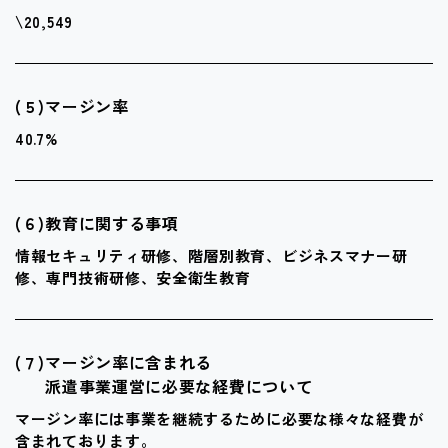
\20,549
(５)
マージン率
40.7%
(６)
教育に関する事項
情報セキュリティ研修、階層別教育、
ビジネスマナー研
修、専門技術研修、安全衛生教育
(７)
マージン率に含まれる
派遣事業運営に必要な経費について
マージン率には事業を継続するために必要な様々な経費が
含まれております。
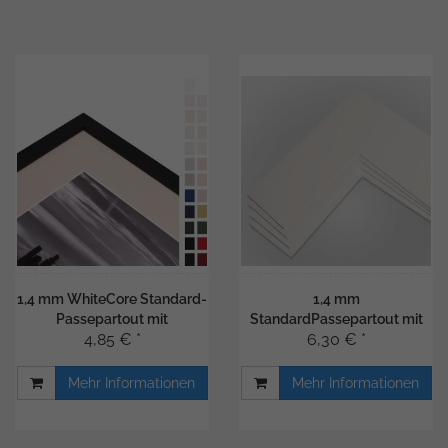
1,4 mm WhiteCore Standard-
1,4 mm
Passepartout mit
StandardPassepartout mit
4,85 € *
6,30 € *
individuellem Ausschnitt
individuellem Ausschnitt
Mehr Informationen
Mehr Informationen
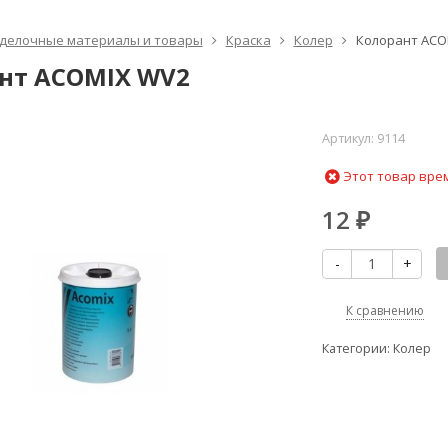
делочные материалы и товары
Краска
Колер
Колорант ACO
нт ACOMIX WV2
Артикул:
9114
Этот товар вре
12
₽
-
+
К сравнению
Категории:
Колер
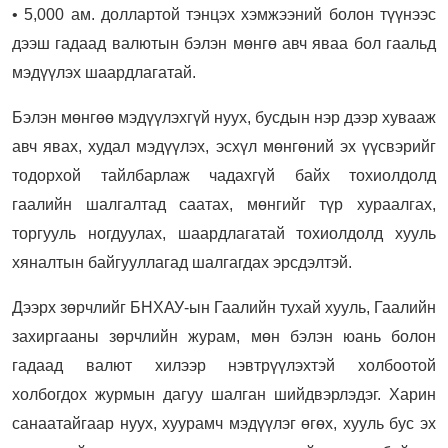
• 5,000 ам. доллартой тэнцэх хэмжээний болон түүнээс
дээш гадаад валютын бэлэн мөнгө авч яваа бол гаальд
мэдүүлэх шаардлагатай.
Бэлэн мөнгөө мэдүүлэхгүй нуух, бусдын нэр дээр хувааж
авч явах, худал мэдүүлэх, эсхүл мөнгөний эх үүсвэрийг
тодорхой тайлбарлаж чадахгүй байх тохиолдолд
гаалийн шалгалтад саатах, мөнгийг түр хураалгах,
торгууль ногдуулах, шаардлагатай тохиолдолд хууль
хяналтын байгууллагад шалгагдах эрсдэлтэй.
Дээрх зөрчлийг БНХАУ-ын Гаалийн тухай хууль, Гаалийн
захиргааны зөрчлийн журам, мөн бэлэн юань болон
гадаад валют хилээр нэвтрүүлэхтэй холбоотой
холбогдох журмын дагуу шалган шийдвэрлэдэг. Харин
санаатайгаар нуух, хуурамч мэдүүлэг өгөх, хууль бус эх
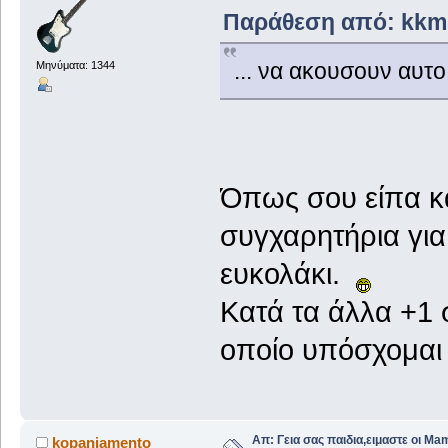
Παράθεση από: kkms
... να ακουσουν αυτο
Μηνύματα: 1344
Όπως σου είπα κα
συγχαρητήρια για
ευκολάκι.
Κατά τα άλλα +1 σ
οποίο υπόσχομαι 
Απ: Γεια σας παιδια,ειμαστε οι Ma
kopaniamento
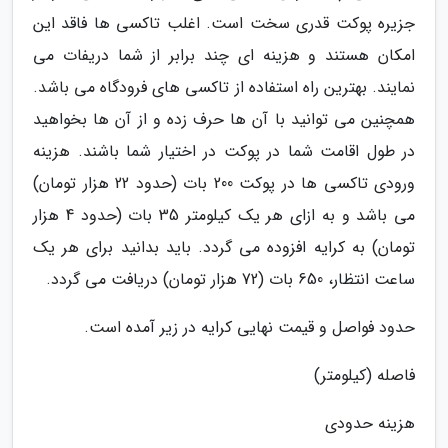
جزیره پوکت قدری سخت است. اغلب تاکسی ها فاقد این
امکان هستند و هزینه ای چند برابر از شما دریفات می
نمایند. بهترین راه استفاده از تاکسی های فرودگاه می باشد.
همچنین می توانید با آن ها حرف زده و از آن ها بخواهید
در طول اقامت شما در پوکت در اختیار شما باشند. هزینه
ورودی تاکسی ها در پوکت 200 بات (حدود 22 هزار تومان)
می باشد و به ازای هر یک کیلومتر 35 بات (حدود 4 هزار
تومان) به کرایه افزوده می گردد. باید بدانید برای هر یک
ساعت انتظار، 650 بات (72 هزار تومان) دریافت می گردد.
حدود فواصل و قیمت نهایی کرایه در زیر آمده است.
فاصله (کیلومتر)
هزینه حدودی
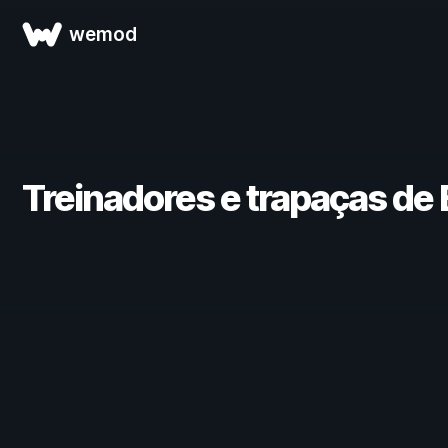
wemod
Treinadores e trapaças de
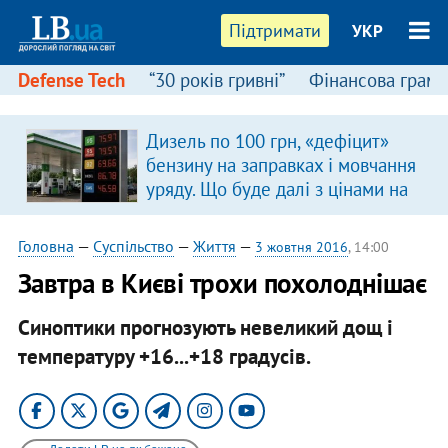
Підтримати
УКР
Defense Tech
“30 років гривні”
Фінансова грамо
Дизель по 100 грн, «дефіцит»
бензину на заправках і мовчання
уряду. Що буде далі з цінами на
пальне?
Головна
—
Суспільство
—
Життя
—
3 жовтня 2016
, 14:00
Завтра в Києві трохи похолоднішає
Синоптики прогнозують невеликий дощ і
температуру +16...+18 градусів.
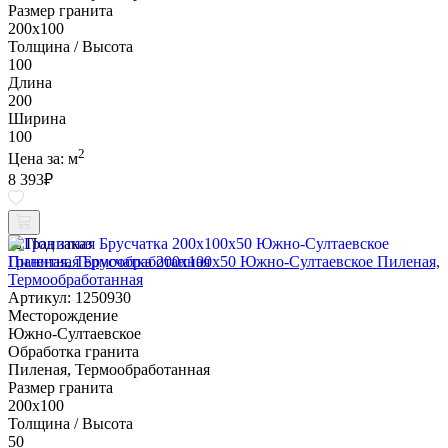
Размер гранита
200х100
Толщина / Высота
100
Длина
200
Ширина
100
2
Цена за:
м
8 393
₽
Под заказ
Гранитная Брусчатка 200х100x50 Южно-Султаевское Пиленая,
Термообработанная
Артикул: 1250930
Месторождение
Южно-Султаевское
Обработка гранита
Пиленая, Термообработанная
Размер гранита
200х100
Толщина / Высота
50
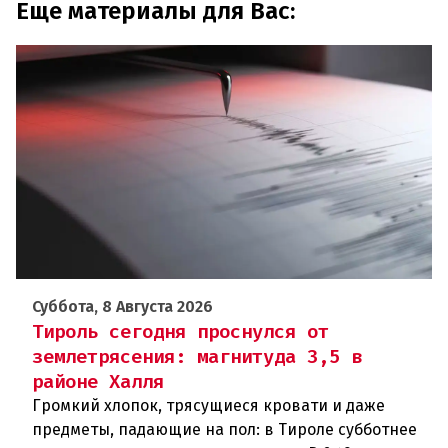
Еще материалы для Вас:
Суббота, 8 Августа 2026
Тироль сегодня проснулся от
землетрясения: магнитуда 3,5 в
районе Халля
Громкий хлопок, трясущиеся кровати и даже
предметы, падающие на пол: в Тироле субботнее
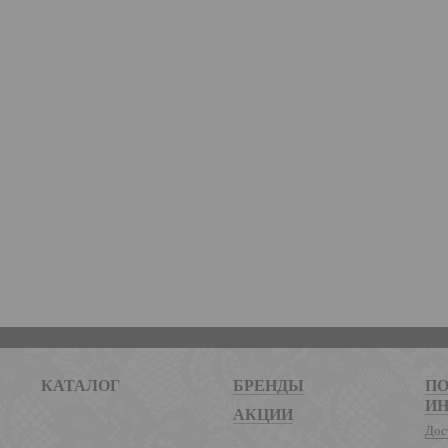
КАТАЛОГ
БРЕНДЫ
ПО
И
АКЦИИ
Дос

########

▶ [Task directions] Where the string "материалы" turns up in a line of the data above, copy that whole line.

▶ [Result for this task]
делочные материалы и товары
Еще материалы для Вас:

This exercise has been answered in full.